Sirius said in an announcement on Tuesday that, due to unfavourable global market conditions and uncertainty around Brexit and UK politics, it was cancelling its US$500mln bond issue is cancelled and would return US$400mln of previously raised funds will be returned, meaning it would not be able to secure an agreed US$2.5bn revolving credit facility (RCF) from JP Morgan.
“Although the share price has taken a beating on today’s news, it isn’t game over for Sirius and its shareholders,” said analyst Russ Mould at AJ Bell.
“The miner has a few options to try and salvage the project.”
With £180mln of unrestricted cash reserves as of 31 August, of which £117mln was uncommitted, Sirius said it has sufficient cash to explore alternative financing solutions over the next six months.
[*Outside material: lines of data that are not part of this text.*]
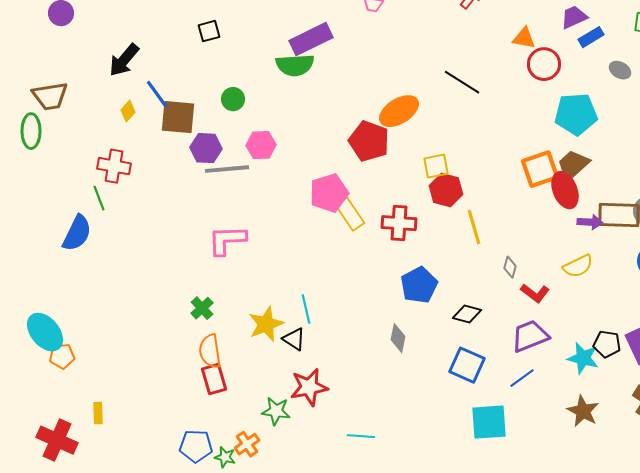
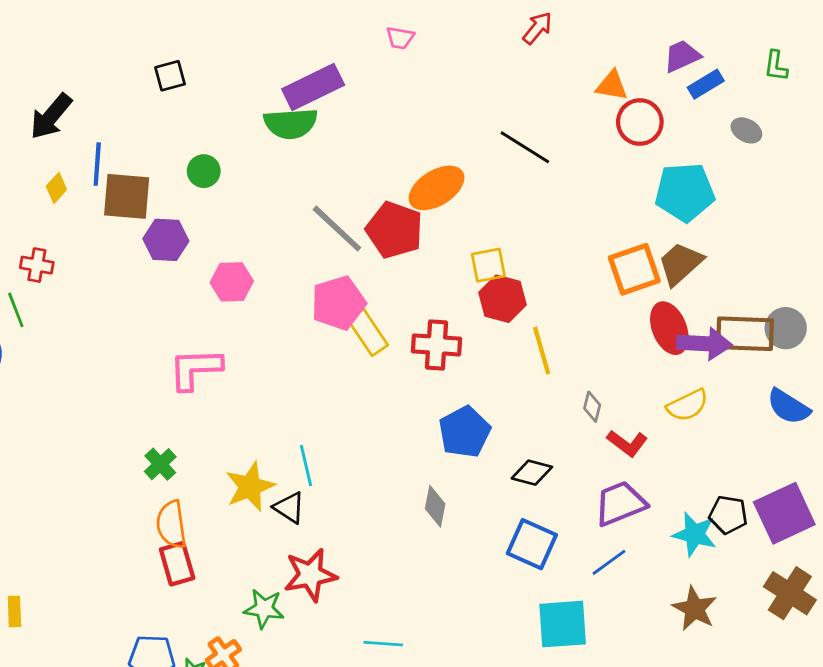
blue line: (157, 94) -> (97, 164), turned 40
pink hexagon: (261, 145) -> (232, 282), moved
red cross: (114, 166) -> (37, 265), size x0.7
gray line: (227, 169) -> (337, 229), moved, turned 48
red ellipse: (565, 190) -> (669, 328), moved
purple arrow: (590, 222) -> (704, 344), size x1.5

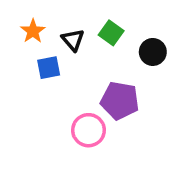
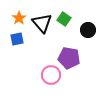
black triangle: (73, 40) -> (42, 23), size x1.5
blue square: (49, 68) -> (17, 39), moved

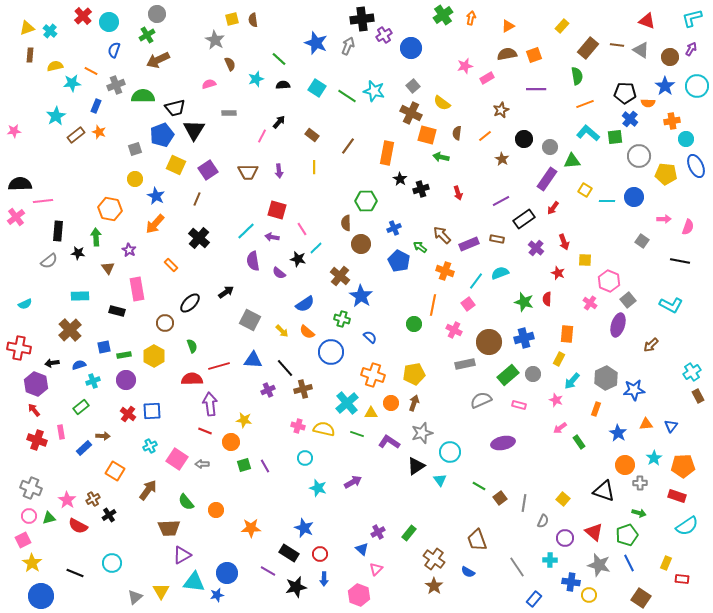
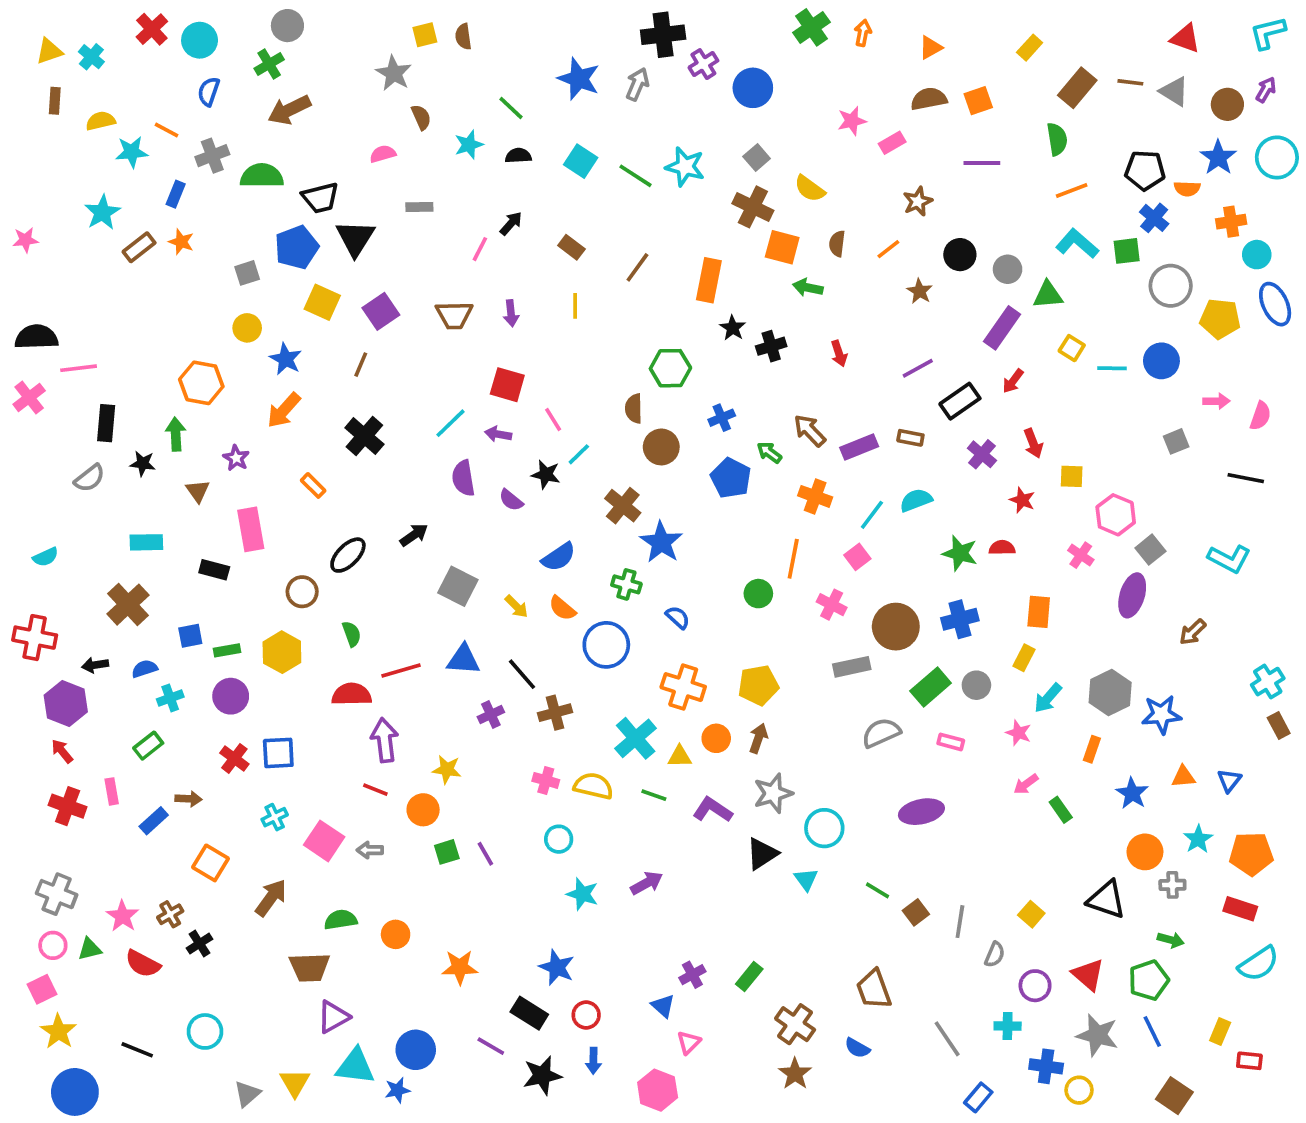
gray square: (642, 241) -> (1176, 441), turned 32
red semicircle: (547, 299) -> (1002, 548), turned 88
green semicircle: (186, 502) -> (341, 920), turned 120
It will reduce the pace of development at its Woodsmith project to “preserve the most value”.
Strategic review options
House broker Shore Capital suggested that alternative solutions could potentially include teaming up with a strategic partner.
A new strategic investor could theoretically provide cash upfront in exchange for a stake in the business but due to the company’s need was likely to be on unfavourable terms.
With the lack of appetite for its bonds more a function of project-specific risks, market conditions or a combination of both, fellow house broker Liberum said the result was that “a capital markets led financing solution seems unlikely, leaving the only feasible financing options being via government-guaranteed bonds or a strategic investor with a balance sheet”.
Other options could include optimising the development plan, revising the development plan and finding alternative financing arrangement.
Government says no
Despite positive noises from Theresa May’s government, support was not forthcoming from Boris Johnson’s regime.
ShoreCap noted that Sirius requested a commitment to enable the issue of up to US$1bn of guaranteed bonds, where the UK government would provide a guarantee, not actual funding in the event the company was unable to issue unguaranteed bonds for the JP Morgan facility.
Analysts noted that the government refused even in spite of Sirius proposing that any such bonds would “only be issued after at least 18 more months’ development activity (to reduce execution risks) and up to an additional US$2bn having already been invested in the project”.
Mould said it was “disappointing to see the UK Government refuse to support the company when you consider that Sirius believes it can generate £100bn for the UK economy over the next 50 years should the mine become operational”.
It also seems that market conditions made JP Morgan less than flexible, with ShoreCap noting that feedback from investors suggested the offering could succeed if equity-linked warrants were included in the offering.
“The stumbling block was that one of the conditions of the US$2.5bn RCF stipulates a maximum all-in effective yield for the IBs of 15% - which would be exceeded by the expected returns of the warrants.
“Sirius therefore requested a waiver of this condition, but JP Morgan declined to play ball.”
Woodsmith project costs
Grasping at straws perhaps, but analysts at JP Morgan and ShoreCap both identified some potential cost optimisations to the project development plan if the project can be rescued.
In particular, ShoreCap noted that tunnelling rates have been faster than expected, already hitting the target of an average 17 metres per day and with a fastest rate achieved of 29.5 metres per day, despite the current ground being relatively difficult.
This potentially removes the need for a tunnel boring machine at Lockwood Beck and offers the potential to use the machine's mucking system to transport up to 6m tonnes per year of polyhalite during tunnel fitout, which would accelerate commercial production.
In conclusion, JP Morgan warned of "two significant risks to equity ownership" going forward.
"Firstly, the market will clearly price in either further equity calls from investors and/or reduction in ownership via a strategic sell-down in the asset base (at a discount to NPV)."
Secondly, the project metrics used to underpin valuation models, such as when first potash will be mined and the levels of operating costs, are all subject to change, which means there are "inherent risks" with calculating a valuation for Sirius based on future expected cashflows.